== Data for processing ==

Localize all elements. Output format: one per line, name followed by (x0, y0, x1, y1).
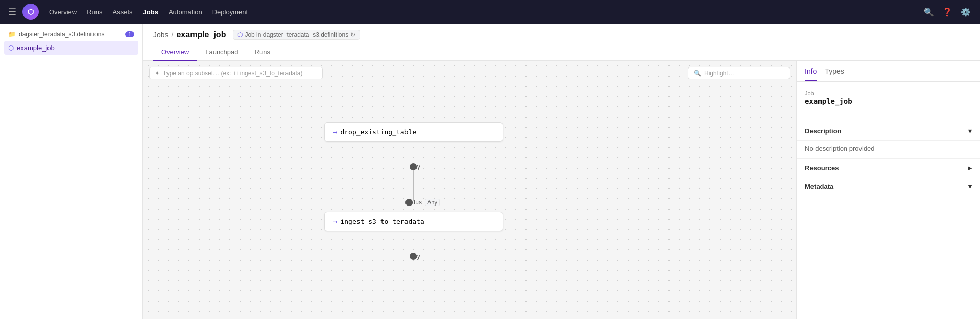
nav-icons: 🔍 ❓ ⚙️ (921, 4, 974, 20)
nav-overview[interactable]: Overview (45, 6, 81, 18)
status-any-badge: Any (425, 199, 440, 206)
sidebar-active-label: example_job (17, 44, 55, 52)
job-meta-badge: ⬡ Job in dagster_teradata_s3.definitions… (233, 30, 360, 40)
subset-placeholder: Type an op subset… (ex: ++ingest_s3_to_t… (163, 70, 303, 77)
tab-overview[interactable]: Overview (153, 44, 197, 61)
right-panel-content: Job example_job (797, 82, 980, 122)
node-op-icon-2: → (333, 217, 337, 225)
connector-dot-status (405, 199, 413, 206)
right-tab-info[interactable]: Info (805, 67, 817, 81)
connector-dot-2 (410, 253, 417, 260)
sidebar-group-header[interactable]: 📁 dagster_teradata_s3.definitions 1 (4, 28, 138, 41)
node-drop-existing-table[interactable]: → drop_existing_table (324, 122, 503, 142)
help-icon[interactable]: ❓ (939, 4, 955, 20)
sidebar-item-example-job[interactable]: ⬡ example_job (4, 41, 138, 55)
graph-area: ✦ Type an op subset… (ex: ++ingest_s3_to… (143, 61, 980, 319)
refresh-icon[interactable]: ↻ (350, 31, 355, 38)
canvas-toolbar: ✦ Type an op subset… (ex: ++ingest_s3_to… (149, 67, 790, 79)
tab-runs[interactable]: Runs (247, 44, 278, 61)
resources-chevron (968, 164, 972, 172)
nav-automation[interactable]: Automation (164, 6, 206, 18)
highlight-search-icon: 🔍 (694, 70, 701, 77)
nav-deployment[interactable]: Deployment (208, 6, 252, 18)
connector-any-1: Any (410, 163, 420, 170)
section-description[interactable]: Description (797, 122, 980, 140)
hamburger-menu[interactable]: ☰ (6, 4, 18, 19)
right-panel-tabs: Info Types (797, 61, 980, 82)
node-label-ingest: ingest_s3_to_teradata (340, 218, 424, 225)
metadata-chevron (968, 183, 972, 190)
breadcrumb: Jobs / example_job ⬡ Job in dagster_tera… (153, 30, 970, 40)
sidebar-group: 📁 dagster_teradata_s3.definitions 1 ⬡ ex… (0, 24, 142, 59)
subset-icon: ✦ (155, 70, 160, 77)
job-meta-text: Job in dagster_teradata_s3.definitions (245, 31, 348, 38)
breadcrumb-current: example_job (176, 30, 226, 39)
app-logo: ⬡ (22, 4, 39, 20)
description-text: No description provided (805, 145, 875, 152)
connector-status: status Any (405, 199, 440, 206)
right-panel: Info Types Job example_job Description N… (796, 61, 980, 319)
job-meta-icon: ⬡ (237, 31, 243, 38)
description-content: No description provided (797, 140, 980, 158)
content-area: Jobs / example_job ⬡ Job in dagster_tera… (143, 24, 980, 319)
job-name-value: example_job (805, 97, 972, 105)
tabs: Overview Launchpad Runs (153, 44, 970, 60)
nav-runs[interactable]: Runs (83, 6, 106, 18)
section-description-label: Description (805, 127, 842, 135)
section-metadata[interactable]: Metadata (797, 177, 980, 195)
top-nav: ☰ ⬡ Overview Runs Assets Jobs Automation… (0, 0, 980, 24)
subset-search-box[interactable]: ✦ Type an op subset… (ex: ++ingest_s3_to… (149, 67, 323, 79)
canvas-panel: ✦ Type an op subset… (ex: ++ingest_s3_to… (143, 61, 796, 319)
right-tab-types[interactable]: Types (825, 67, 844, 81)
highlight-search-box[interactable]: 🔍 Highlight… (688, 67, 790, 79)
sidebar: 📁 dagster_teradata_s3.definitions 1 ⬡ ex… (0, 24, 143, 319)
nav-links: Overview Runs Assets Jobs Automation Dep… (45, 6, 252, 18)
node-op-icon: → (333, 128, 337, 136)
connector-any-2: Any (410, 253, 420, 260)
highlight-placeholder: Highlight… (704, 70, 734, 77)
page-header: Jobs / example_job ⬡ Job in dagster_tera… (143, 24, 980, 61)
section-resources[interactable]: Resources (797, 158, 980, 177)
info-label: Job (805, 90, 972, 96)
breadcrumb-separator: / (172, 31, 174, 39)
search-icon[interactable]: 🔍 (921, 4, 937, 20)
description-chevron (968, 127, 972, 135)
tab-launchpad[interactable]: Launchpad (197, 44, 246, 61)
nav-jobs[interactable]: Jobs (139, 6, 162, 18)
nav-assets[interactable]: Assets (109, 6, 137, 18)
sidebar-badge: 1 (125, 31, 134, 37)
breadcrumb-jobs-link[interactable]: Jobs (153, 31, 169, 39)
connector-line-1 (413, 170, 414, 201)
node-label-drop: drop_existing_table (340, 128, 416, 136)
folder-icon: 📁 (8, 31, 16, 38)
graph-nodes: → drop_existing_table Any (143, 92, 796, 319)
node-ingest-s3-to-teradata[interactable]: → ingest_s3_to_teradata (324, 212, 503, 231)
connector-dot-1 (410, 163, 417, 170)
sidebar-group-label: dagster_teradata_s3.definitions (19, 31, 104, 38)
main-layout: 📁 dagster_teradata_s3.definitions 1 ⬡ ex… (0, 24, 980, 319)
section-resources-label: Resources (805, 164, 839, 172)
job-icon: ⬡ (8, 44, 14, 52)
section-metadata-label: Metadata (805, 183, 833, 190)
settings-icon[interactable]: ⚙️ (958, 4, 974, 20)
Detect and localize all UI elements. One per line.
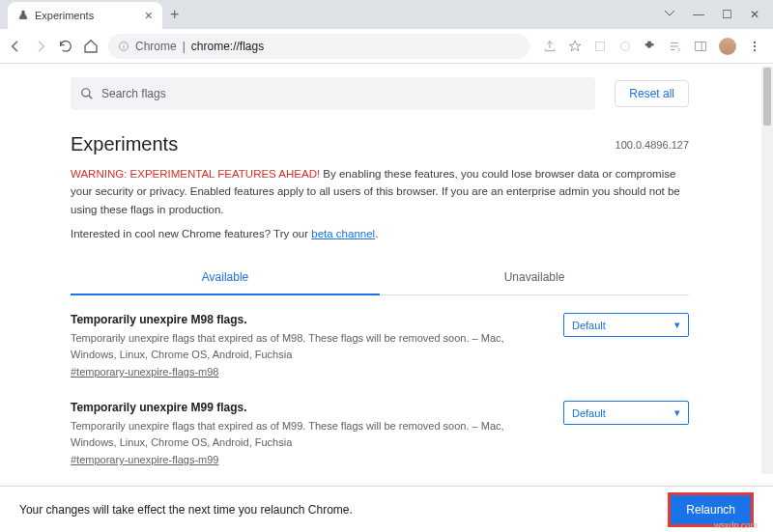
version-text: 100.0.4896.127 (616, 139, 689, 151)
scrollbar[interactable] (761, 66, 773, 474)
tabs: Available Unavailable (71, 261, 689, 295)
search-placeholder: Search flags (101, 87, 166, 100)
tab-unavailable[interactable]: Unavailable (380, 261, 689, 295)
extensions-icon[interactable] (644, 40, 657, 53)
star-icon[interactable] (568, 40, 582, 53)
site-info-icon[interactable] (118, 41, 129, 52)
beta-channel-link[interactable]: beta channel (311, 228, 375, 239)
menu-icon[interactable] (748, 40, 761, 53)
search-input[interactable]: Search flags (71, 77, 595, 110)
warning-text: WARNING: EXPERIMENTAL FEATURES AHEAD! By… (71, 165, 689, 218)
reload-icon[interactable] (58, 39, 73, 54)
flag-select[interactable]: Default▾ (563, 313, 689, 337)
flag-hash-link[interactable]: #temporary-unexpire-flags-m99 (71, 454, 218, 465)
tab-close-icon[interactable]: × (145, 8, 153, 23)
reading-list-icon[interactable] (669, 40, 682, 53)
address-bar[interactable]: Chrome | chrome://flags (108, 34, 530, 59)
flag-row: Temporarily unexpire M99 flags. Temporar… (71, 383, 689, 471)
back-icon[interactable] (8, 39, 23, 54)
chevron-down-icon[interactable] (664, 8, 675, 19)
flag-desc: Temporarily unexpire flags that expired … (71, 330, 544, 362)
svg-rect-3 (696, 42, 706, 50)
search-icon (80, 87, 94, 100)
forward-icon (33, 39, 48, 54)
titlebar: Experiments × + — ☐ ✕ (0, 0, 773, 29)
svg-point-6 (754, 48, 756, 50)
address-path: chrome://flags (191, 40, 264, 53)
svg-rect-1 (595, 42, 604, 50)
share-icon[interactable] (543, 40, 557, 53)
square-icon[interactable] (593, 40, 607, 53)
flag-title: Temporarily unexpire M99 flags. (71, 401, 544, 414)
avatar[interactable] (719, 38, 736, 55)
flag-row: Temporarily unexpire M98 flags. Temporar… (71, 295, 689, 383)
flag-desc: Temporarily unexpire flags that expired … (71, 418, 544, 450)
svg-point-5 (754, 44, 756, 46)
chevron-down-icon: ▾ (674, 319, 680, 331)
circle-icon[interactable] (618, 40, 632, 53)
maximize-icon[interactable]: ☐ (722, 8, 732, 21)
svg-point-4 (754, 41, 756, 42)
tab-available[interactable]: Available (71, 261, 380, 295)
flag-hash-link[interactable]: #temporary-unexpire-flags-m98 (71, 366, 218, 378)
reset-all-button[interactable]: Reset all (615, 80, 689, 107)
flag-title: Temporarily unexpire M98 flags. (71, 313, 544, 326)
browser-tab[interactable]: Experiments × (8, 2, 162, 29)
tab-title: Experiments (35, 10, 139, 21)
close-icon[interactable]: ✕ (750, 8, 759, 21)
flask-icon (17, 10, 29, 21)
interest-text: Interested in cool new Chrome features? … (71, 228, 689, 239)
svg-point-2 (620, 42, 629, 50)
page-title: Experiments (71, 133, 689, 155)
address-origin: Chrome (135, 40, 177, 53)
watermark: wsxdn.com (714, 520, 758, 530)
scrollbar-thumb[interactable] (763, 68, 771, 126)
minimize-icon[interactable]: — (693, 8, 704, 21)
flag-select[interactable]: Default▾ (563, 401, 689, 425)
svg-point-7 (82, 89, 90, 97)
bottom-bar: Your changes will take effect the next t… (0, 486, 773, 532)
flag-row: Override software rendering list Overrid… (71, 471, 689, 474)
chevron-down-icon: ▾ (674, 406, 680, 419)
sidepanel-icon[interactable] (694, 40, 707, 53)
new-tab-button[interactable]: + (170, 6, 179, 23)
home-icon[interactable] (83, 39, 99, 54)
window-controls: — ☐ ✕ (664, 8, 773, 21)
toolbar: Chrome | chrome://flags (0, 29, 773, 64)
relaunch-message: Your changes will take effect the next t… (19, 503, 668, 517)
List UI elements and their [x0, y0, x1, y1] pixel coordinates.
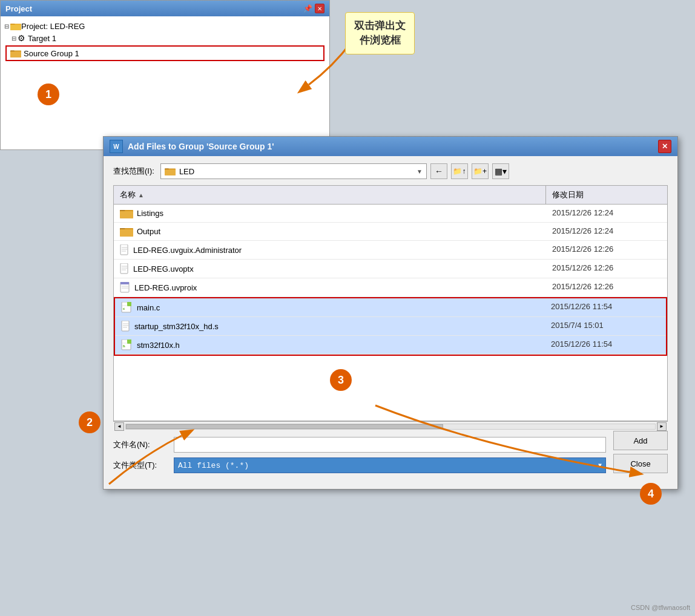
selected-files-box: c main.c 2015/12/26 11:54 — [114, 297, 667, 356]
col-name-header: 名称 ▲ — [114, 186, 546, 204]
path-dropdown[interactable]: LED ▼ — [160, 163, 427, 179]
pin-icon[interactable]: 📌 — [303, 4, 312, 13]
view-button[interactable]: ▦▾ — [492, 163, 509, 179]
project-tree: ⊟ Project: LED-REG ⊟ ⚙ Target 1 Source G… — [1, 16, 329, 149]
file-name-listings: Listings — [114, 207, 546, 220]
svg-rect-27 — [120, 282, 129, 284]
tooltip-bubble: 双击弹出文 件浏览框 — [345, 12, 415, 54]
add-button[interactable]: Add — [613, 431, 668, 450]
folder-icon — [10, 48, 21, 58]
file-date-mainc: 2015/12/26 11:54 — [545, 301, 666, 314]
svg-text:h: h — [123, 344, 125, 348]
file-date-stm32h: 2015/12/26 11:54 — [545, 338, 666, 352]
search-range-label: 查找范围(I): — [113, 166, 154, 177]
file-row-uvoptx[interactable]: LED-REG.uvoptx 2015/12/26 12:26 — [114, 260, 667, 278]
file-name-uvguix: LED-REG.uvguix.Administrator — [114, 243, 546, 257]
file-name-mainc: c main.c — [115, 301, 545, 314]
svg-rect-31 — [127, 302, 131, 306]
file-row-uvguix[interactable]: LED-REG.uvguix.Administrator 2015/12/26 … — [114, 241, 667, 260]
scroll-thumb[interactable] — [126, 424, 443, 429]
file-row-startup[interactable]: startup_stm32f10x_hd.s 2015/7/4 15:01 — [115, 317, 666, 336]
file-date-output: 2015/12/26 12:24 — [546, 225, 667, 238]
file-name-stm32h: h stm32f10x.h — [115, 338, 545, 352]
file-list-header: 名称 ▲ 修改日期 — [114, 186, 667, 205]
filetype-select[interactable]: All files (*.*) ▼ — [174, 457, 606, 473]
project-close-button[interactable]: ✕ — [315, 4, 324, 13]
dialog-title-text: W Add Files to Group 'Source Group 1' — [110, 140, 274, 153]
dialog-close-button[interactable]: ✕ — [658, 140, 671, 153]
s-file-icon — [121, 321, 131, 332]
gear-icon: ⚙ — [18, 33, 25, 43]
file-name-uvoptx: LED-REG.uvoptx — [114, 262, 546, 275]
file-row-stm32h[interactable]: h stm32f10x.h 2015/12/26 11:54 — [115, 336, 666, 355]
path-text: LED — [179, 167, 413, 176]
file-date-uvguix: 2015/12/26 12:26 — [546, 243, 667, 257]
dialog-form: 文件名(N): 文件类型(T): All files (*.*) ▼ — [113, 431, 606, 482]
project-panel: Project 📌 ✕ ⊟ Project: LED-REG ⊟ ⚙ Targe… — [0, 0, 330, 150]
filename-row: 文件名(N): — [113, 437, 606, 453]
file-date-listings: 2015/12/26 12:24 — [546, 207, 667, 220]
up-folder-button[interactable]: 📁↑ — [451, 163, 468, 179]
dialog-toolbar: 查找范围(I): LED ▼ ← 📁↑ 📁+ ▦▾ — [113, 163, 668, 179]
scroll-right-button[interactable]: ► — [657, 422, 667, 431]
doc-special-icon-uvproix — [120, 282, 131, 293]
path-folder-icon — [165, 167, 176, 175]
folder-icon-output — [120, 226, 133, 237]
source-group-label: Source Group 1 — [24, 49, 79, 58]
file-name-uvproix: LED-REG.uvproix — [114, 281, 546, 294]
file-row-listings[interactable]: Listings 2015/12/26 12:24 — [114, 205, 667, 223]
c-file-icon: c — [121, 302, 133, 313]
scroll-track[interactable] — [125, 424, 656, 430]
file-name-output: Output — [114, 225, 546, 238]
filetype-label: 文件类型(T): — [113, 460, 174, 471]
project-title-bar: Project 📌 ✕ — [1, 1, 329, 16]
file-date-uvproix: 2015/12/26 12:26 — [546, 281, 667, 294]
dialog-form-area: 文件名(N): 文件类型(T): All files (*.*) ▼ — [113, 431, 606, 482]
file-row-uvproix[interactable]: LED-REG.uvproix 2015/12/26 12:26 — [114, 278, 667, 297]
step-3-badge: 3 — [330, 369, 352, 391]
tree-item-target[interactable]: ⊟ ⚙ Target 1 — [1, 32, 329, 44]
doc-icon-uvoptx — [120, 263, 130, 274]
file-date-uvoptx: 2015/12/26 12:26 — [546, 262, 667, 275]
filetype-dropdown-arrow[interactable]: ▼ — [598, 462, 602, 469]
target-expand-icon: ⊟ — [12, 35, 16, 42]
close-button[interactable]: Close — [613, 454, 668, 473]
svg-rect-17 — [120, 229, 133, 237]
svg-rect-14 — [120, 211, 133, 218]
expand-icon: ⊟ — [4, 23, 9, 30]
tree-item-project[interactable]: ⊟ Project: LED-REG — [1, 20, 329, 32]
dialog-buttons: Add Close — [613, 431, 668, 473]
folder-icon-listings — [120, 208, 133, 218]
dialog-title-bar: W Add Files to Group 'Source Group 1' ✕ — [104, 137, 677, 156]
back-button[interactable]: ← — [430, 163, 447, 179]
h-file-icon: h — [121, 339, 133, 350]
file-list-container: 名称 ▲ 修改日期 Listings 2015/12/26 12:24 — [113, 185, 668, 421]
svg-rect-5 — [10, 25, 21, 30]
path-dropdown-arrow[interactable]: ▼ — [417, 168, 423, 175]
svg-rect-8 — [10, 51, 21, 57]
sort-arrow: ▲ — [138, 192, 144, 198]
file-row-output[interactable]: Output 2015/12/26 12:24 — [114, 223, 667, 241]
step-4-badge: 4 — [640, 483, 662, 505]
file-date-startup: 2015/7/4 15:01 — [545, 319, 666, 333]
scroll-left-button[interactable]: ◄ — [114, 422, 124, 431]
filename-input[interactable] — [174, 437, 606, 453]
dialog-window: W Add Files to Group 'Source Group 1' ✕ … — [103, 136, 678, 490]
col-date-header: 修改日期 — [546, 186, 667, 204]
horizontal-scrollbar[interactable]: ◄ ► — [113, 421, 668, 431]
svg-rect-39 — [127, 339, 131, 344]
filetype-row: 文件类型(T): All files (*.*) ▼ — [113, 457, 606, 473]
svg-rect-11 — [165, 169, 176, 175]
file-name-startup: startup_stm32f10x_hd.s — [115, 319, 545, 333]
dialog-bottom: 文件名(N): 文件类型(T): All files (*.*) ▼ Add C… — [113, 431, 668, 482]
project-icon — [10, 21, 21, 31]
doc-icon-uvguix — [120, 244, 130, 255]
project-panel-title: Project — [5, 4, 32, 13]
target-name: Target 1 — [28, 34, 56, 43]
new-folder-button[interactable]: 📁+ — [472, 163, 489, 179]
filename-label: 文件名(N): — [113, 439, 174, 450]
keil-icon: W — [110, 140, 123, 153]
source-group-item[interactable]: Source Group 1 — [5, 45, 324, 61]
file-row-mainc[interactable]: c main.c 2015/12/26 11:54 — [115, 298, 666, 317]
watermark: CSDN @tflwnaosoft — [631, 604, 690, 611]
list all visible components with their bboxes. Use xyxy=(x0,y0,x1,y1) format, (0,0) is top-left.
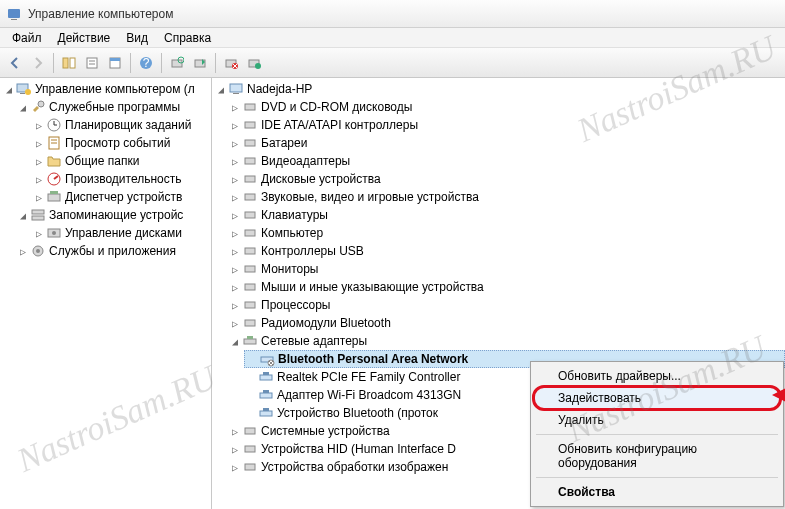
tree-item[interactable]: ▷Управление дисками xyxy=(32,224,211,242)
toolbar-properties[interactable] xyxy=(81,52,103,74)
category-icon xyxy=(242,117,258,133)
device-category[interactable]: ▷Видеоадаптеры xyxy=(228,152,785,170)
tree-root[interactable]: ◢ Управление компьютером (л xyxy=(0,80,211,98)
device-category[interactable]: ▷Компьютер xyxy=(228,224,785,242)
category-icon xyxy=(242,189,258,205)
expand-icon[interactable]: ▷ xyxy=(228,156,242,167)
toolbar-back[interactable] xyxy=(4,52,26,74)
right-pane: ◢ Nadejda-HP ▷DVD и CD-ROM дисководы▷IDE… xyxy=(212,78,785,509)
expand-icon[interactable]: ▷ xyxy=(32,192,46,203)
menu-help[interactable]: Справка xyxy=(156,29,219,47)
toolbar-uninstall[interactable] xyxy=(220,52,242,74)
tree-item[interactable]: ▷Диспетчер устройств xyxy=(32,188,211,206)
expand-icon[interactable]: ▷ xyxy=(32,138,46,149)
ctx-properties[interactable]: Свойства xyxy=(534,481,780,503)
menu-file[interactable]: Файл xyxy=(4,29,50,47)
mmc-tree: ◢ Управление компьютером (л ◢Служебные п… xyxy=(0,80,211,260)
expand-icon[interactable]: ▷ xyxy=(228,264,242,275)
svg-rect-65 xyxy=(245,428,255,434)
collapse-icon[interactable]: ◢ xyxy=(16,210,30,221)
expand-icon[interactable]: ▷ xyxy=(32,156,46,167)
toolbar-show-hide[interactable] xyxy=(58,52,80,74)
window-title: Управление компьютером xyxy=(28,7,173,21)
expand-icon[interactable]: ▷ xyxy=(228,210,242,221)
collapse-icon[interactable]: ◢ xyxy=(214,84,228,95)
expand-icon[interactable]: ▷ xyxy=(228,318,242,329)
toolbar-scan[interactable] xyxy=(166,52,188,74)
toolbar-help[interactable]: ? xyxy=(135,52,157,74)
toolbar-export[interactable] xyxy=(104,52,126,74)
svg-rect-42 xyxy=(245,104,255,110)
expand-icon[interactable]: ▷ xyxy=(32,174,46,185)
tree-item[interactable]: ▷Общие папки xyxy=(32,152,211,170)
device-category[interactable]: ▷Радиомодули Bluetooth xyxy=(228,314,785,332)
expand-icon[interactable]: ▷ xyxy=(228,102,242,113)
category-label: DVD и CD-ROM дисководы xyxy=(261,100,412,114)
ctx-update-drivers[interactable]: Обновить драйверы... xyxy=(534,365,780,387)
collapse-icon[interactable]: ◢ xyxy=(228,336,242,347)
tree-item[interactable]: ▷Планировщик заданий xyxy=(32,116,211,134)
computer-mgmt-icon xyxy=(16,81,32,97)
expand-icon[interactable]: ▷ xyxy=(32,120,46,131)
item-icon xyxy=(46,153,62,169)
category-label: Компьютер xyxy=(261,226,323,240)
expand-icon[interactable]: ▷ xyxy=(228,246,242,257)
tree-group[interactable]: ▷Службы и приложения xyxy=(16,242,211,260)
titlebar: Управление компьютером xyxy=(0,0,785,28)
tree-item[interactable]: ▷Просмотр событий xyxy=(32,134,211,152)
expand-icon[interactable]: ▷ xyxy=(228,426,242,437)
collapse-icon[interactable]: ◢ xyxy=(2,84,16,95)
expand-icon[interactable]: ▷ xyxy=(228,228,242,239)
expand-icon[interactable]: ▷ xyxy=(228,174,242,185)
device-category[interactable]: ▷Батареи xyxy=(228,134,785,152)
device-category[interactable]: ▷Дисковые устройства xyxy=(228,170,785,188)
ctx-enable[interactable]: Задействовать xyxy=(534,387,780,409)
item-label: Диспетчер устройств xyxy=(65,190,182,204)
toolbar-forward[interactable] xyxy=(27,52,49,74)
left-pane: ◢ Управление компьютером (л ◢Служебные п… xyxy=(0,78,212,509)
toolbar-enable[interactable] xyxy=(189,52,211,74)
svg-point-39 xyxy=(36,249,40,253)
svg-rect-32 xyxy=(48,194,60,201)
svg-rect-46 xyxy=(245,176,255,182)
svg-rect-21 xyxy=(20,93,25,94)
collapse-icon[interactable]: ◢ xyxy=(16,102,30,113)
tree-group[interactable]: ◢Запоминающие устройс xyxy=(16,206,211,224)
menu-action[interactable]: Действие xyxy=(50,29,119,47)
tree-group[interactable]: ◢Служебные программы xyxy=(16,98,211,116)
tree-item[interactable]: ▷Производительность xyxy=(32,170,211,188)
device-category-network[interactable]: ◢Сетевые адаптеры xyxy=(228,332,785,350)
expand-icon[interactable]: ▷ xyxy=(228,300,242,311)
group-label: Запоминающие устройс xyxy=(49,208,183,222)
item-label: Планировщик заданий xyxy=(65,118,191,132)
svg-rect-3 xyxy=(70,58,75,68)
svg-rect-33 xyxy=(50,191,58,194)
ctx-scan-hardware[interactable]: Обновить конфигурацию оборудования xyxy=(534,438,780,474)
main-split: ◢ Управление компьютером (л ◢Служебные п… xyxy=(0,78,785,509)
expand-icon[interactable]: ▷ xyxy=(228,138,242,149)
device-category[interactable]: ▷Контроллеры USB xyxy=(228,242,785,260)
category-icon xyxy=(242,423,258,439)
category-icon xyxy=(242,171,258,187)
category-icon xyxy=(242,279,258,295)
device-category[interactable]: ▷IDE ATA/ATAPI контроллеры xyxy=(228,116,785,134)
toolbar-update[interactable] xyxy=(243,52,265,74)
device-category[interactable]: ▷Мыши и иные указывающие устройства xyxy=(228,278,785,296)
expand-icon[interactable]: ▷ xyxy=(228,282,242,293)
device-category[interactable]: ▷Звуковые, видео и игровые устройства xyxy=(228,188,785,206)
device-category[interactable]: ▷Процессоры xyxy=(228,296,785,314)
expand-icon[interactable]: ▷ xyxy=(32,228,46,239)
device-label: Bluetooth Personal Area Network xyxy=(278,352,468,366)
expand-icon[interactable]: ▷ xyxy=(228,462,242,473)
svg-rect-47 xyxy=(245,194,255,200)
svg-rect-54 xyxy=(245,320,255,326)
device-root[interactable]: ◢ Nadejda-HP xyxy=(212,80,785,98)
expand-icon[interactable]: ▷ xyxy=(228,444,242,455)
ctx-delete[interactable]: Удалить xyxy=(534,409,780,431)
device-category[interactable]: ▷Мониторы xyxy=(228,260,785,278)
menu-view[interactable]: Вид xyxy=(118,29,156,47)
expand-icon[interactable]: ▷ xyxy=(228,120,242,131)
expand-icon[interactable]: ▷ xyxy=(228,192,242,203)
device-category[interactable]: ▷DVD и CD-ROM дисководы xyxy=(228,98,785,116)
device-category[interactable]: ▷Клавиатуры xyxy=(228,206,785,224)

===

Instructions to follow:
I need each line of the entries that holds the string "elements" located and copied.

Result:
Localize all elements. Output format: one per line, name followed by (x0, y0, x1, y1).
Detect and localize all UI elements. One per line.
List UI elements and their [x0, y0, x1, y1] pixel coordinates.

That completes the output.